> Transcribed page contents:
-- -- --

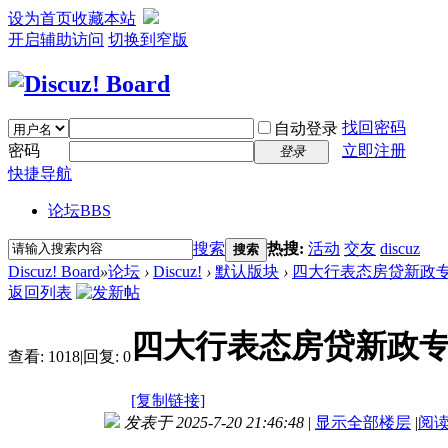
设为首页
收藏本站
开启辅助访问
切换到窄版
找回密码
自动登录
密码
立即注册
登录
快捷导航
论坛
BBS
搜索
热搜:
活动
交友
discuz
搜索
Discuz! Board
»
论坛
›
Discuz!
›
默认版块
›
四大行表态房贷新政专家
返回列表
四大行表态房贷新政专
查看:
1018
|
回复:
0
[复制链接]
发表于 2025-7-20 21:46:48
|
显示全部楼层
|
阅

-- -- --

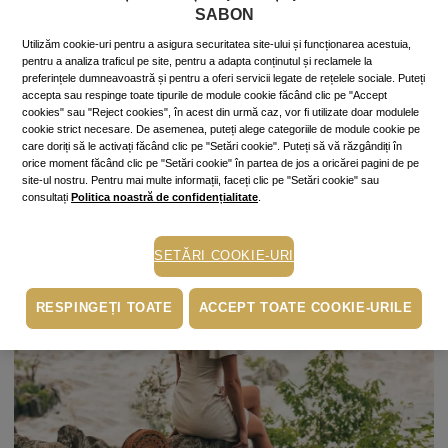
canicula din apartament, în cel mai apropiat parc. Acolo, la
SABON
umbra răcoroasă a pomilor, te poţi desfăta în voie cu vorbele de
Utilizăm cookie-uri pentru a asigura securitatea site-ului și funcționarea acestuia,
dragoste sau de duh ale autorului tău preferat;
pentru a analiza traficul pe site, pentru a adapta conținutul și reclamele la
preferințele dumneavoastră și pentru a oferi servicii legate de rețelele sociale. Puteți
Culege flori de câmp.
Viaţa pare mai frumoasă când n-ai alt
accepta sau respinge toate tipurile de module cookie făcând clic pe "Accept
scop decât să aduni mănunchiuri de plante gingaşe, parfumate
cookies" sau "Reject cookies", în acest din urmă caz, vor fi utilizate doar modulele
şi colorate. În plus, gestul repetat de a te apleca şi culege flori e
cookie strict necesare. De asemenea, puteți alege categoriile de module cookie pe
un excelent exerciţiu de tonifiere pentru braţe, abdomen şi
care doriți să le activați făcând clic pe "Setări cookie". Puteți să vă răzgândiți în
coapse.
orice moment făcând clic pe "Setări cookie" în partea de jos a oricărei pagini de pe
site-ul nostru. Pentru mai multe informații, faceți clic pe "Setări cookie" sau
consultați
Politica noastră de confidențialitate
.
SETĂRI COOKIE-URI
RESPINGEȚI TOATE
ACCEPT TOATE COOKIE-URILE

-- -- --

> BRIEF: An exact copy of the lines above, from the one containing "cookie strict necesare." through the one containing "ACCEPT TOATE COOKIE-URILE", is the whole of the answer.

> RESPONSE TO THE EXERCISE:
cookie strict necesare. De asemenea, puteți alege categoriile de module cookie pe
un excelent exerciţiu de tonifiere pentru braţe, abdomen şi
care doriți să le activați făcând clic pe "Setări cookie". Puteți să vă răzgândiți în
coapse.
orice moment făcând clic pe "Setări cookie" în partea de jos a oricărei pagini de pe
site-ul nostru. Pentru mai multe informații, faceți clic pe "Setări cookie" sau
consultați
Politica noastră de confidențialitate
.
SETĂRI COOKIE-URI
RESPINGEȚI TOATE
ACCEPT TOATE COOKIE-URILE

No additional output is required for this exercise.